Now that the Ninja is a 400 some people have asked if it’s too big or fast for beginners, or if it’s more performance-oriented and therefore less appropriate for daily riding. I’ll admit that I too am wondering where the displacement ceiling is for the small-bike class, but for the time being it’s a 399cc, and that’s certainly not too big given the way this engine delivers power. Displacement is only one part of the equation. Other factors include power characteristics, physical dimensions, seat height, curb weight, and of course price. These are all things that manufacturers tweak to create a “beginner bike,” and Kawasaki walks the line beautifully with the Ninja 400.

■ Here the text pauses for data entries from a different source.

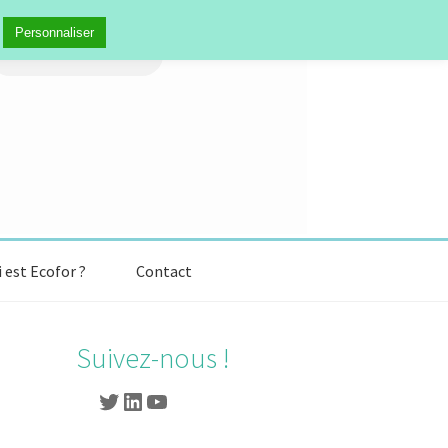
echercher :
Personnaliser
 est Ecofor ?
Contact
Suivez-nous !
Twitter
LinkedIn
YouTube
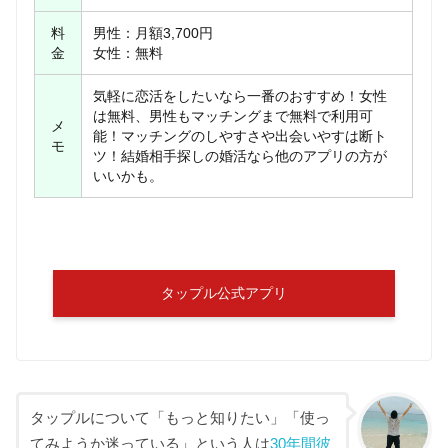
料
男性：月額3,700円
金
女性：無料
気軽に恋活をしたいなら一番のおすすめ！女性
は無料、男性もマッチングまで無料で利用可
メ
能！マッチングのしやすさや出会いやすは断ト
モ
ツ！結婚相手探しの婚活なら他のアプリの方が
いいかも。
タップル公式アプリ
タップルについて「もっと知りたい」「使っ
てみようか迷っている」という人は
30年間彼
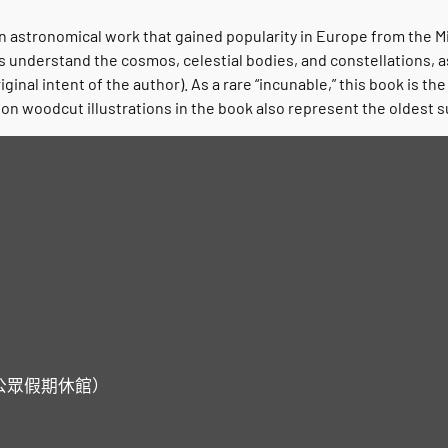
n astronomical work that gained popularity in Europe from the M
understand the cosmos, celestial bodies, and constellations, a
nal intent of the author). As a rare “incunable,” this book is the
ion woodcut illustrations in the book also represent the oldest s
一及公眾假期休館）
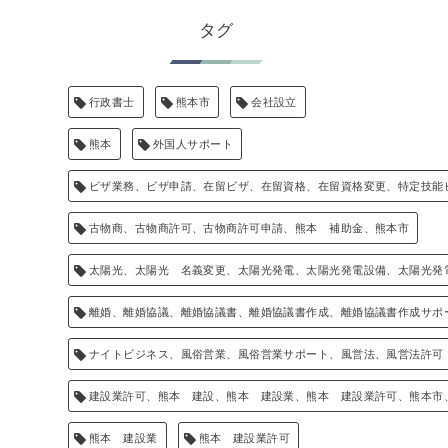
タグ
行政書士
熊本市
会社設立
熊本
外国人サポート
ビザ業務、ビザ申請、在留ビザ、在留資格、在留資格変更、特定技能
古物商、古物商許可、古物商許可申請、熊本 補助金、熊本市
太陽光、太陽光 名義変更、太陽光発電、太陽光発電設備、太陽光発
離婚、離婚協議、離婚協議書、離婚協議書作成、離婚協議書作成サポ
ナイトビジネス、風俗営業、風俗営業サポート、風営法、風営法許可
建設業許可、熊本 建設、熊本 建設業、熊本 建設業許可、熊本市
熊本 建設業
熊本 建設業許可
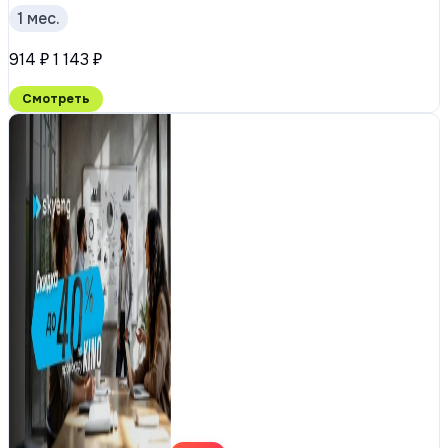
1 мес.
914 ₽
1 143 ₽
Смотреть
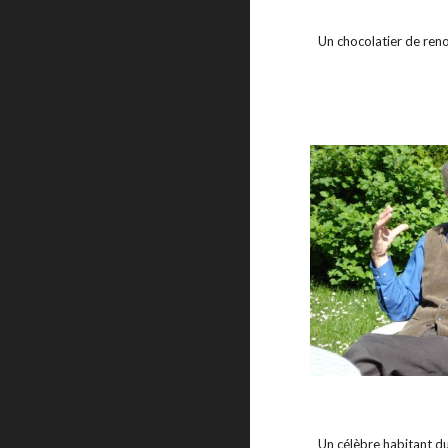
Un chocolatier de reno
Un célèbre habitant du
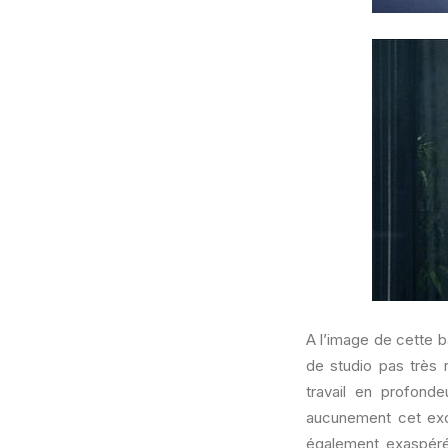
A l’image de cette b
de studio pas très 
travail en profond
aucunement cet exod
également exaspéré 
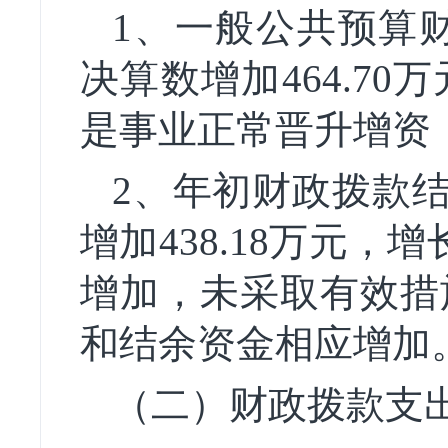
1、一般公共预算
决算数增加464.70万
是事业正常晋升增资
2、年初财政拨款结转
增加438.18万元，增长
增加，未采取有效措
和结余资金相应增加
（二）财政拨款支出总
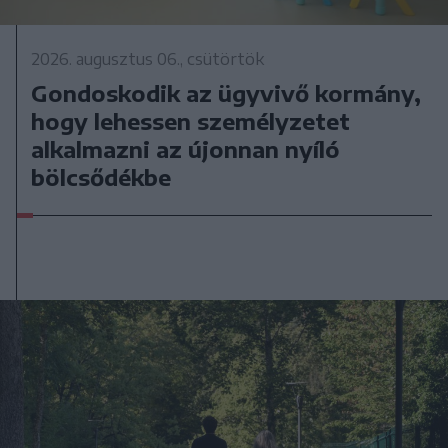
2026. augusztus 06., csütörtök
Gondoskodik az ügyvivő kormány,
hogy lehessen személyzetet
alkalmazni az újonnan nyíló
bölcsődékbe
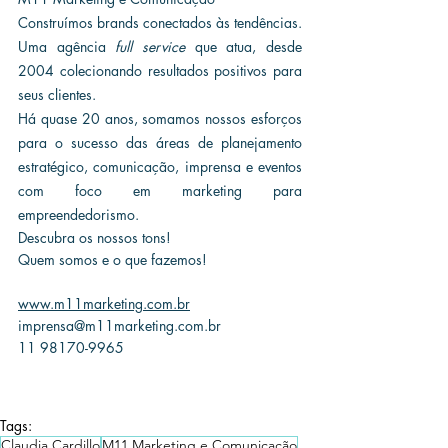
Construímos brands conectados às tendências. 
Uma agência 
full service
 que atua, desde 
2004 colecionando resultados positivos para 
seus clientes.
Há quase 20 anos, somamos nossos esforços 
para o sucesso das áreas de planejamento 
estratégico, comunicação, imprensa e eventos 
com foco em marketing para 
empreendedorismo. 
Descubra os nossos tons!
Quem somos e o que fazemos!
www.m11marketing.com.br
imprensa@m11marketing.com.br
11 98170-9965
Tags:
Claudia Cardillo
M11 Marketing e Comunicação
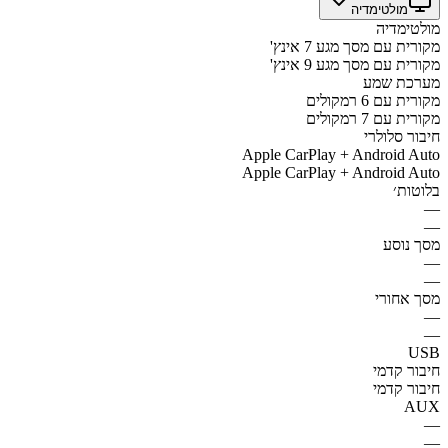
מולטימדיה
מולטימדיה
מקורית עם מסך מגע 7 אינץ'
מקורית עם מסך מגע 9 אינץ'
מערכת שמע
מקורית עם 6 רמקולים
מקורית עם 7 רמקולים
חיבור סלולרי
Apple CarPlay + Android Auto
Apple CarPlay + Android Auto
בלוטות׳
—
—
מסך נוסע
—
—
מסך אחורי
—
—
USB
חיבור קדמי
חיבור קדמי
AUX
—
—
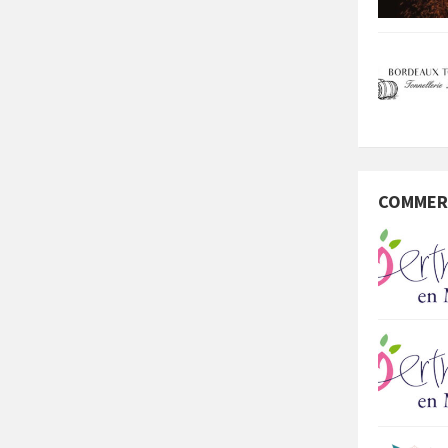
COMMER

In terms of overall dimensions the Ninja is no bigger than the competition, and the only bikes that are lighter are the singles from KTM and Honda. And while the added power may seem like a bad idea for someone with a freshly minted license, I think it’s important to have enough oomph to quickly jet away from dangers in traffic and at intersections. If Kawasaki had upped the power output without updating the chassis and brakes to match, then I’d have a problem with beginners getting on the Ninja 400 since, as the saying goes, there’s no better way to make a bike handle worse than by making it faster. Thankfully the Kawi’s handling, suspension, and brakes are well suited to the speeds the bike can achieve.
Am I Going to Outgrow It in Six Months?
No, not unless your only objective is to blaze through life at triple-digit speeds. If there are people in your life (or on the forums or social media) telling you that you need a 600 to be a real rider or that a small bike is going to get boring, ignore them. They’ve got too much ego, or they don’t recognize that there’s a lot more to motorcycling than outright acceleration.
I spent the press launch with a very experienced group of guys, including one friend who placed at Pikes Peak and a colleague who held an AMA Superbike Pro for the better part of a decade, and the consensus was unanimous—the Ninja is an impressive bike and a blast to ride. That’s coming from people who have ridden nearly every bike under the sun. The real beauty of the 400 is that it offers a lot more margin to grow, so you’ll keep learning and having fun for longer than you would on a 250 or even the outgoing Ninja 300. Small bikes rule because they teach you proper cornering and bike control, and you can wring their neck without risking your license or your safety. They’re also easier to manage, cheaper to buy, cheaper to insure, sip gas, and hold their resale value quite well. Well, until a game-changer like the Ninja 400 shows up, anyway.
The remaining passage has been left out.